/
2021-06-18 QCA Submission meeting notes

2021-06-18 QCA Submission meeting notes

Participants

  • Ben Pritchard

  • @Trevor Gokey

  • @Pavan Behara

  • @David Dotson

Goals

  • User questions/issues, new submissions

  • Science support needs

  • Infrastructure needs / advances

Discussion topics

Item

Presenter

Notes

Item

Presenter

Notes

Server side updates

Ben

  • BP: Updated the server, updated QCPortal package on conda-forge; can still use existing QCFractal managers

    • new fractal release, fixes bugs in QCPortal

    • small but time-consuming database migration complete

      • updates outdated QCElemental models for molecules in DB

  • BP: preparing teaching lessons over next two months, teaching late Aug - Oct

    • will be balancing this against QCArchive management, but won’t be as active

  • BP: once conda-forge package is up for QCFractal 0.15.6, can update managers gradually

User issues / questions



  • PB: compute expansion #210; one validation issue

  • JH: industry benchmark compute expansion #208 looks stuck

    • DD: request to server too big, may be addressed by QCSubmit#108; I will re-review implementation there to verify that the submission chunking should be able to handle cases like this

    • JH: can I use the staging server to try and submit the 76,000 mols?

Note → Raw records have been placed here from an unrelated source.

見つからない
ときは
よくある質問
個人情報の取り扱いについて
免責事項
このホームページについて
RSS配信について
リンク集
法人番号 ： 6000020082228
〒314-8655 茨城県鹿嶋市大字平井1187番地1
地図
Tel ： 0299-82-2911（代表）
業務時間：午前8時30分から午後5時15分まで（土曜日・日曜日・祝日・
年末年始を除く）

      • BP: that server is running the next branch, so behavior is different and many things on collections are broken; not sure how useful this will be

      • JH: will stand up a local Snowflake instance to try out submission

  • DD: large datasets: looks like we can handle them gradually, but may hit file size and repo size limits at some point on qca-dataset-submission

    • JH: could we move toward a conda-forge style model that supports many repos, perhaps even single repo for a dataset, and this gives that source data provenance in a way that avoids the issue of a single repo growing without bound

    • TG: another way I can see this happening: we talked about replicating servers, this sounds similar to that?

    • BP: each folks run their own server?

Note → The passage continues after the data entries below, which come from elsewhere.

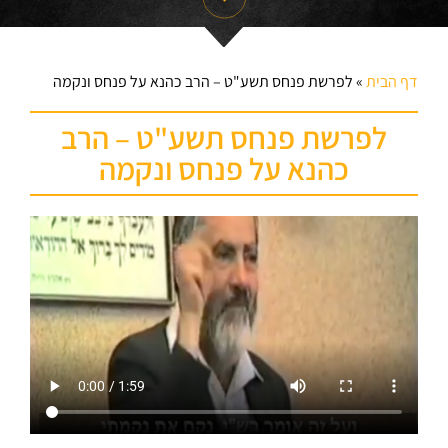
דף הבית
»
לפרשת פנחס תשע"ט – הרב כהנא על פנחס ונקמה
לפרשת פנחס תשע"ט – הרב
כהנא על פנחס ונקמה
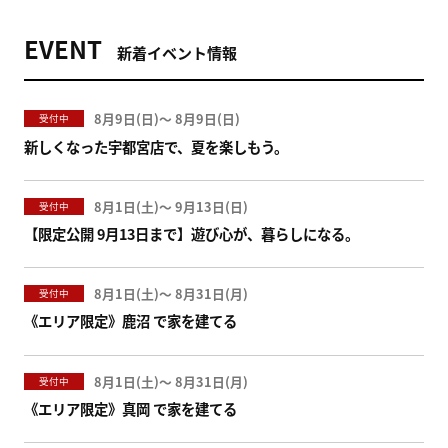
EVENT
新着イベント情報
8月9日(
)
〜
8月9日(
)
受付中
新しくなった宇都宮店で、夏を楽しもう。
8月1日(
)
〜
9月13日(
)
受付中
【限定公開 9月13日まで】遊び心が、暮らしになる。
8月1日(
)
〜
8月31日(
)
受付中
《エリア限定》鹿沼 で家を建てる
8月1日(
)
〜
8月31日(
)
受付中
《エリア限定》真岡 で家を建てる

    • TG: I would really like to see federation; like to push datasets to my own local server; using a Github approach would work for me, especially if just push to a repo and the dataset gets handled

    • BP: federation and import/export functionality all comes back to hashing, which I’m working to sort out and remove where possible

    • JH: could have Trevor’s way through Github Actions as well; folks dump their pre-computed data schema into Github, then absorbed into the main QCArchive

      • can also handle what we currently do, which is taking submissions and computing them

    • DD: this approach has some nice properties; could give us nice answers for versioning, DOIs via Zenodo, etc.

    • TG: is there support for querying server via DOI, other identifiers?

      • BP: not currently

    • DD: will write up a proposal for how we could do this, what benefits it would bring, challenges

    • TG: open question - is there any experience with running optimization datasets with more than 100k?

      • problems to anticipate?

      • BP: no real fundamental limit or things you have to do differently at that order of magnitude

Action items

Ben Pritchard will notify when QCFractal 0.15.6 conda-forge package is up; we will update managers gradually afterward
@David Dotson will review qca-dataset-submisison#210; submit
@Joshua Horton will try openff-qcsubmit#108 against a test server of his own, attempt to submit a very large (~76,000 mol) optimization dataset with many compute specs
@David Dotson will review openff-qcsubmit#108 to verify parallelization/chunking approach expected to work well for a submission like qca-dataset-submission#208
@David Dotson will assemble a proposal for next-generation dataset submission and provenance with QCFractal, perhaps adopting a model a la conda-forge

Decisions